(Data entries)

○ ○ ○ ○ ○ ○ ○

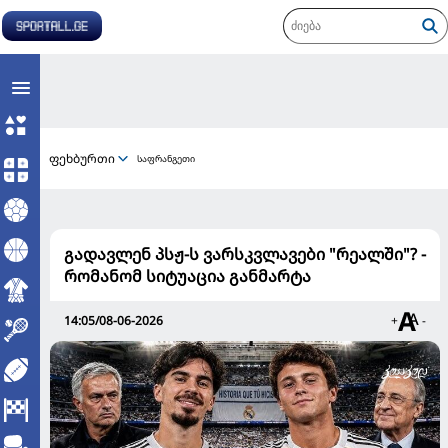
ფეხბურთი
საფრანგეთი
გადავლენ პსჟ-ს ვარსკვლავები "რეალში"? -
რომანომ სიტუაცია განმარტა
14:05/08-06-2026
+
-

○ ○ ○ ○ ○ ○ ○

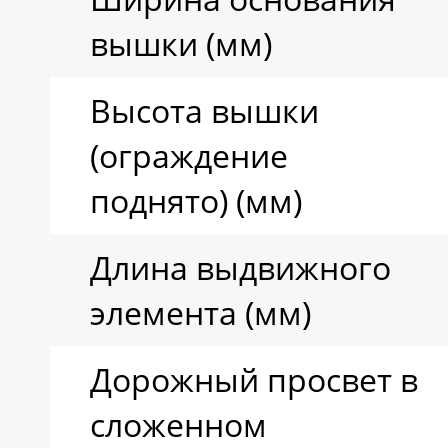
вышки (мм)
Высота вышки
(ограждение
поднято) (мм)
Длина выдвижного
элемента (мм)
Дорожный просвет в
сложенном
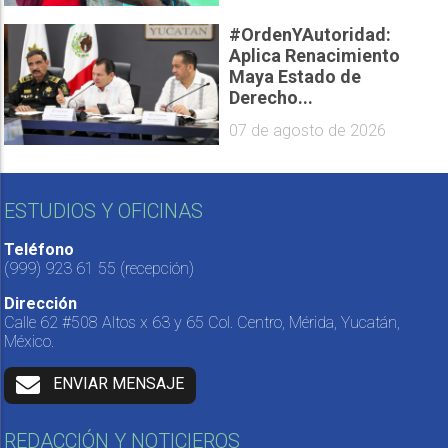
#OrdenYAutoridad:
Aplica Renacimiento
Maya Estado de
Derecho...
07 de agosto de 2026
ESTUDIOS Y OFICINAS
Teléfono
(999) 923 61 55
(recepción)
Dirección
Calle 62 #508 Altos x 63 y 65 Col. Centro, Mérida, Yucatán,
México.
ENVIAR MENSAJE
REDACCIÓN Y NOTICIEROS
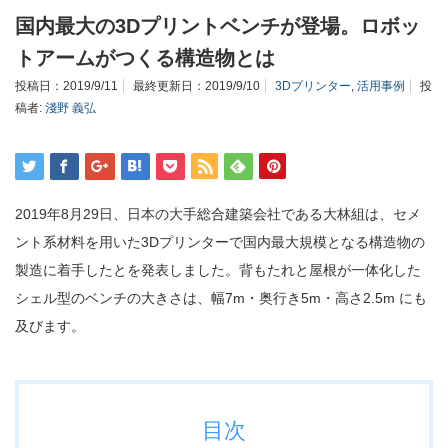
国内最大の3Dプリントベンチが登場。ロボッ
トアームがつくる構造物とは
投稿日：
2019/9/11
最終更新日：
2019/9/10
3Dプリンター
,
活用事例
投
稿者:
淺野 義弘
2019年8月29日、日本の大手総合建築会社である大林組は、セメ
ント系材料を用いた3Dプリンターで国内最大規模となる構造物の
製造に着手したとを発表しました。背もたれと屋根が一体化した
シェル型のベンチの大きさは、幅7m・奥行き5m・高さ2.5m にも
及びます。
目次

○ ○ ○ ○ ○ ○ ○

- [Exercise] From the records above, transcribe only the stretch from the line with "Maya Estado de" through the line with "製造に着手したとを発表しました。背もたれと屋根が一体化した", keeping both ends. Omit pictures.

- [Solution to the exercise]
Maya Estado de
Derecho...
07 de agosto de 2026
ESTUDIOS Y OFICINAS
Teléfono
(999) 923 61 55
(recepción)
Dirección
Calle 62 #508 Altos x 63 y 65 Col. Centro, Mérida, Yucatán,
México.
ENVIAR MENSAJE
REDACCIÓN Y NOTICIEROS
国内最大の3Dプリントベンチが登場。ロボッ
トアームがつくる構造物とは
投稿日：
2019/9/11
最終更新日：
2019/9/10
3Dプリンター
,
活用事例
投
稿者:
淺野 義弘
2019年8月29日、日本の大手総合建築会社である大林組は、セメ
ント系材料を用いた3Dプリンターで国内最大規模となる構造物の
製造に着手したとを発表しました。背もたれと屋根が一体化した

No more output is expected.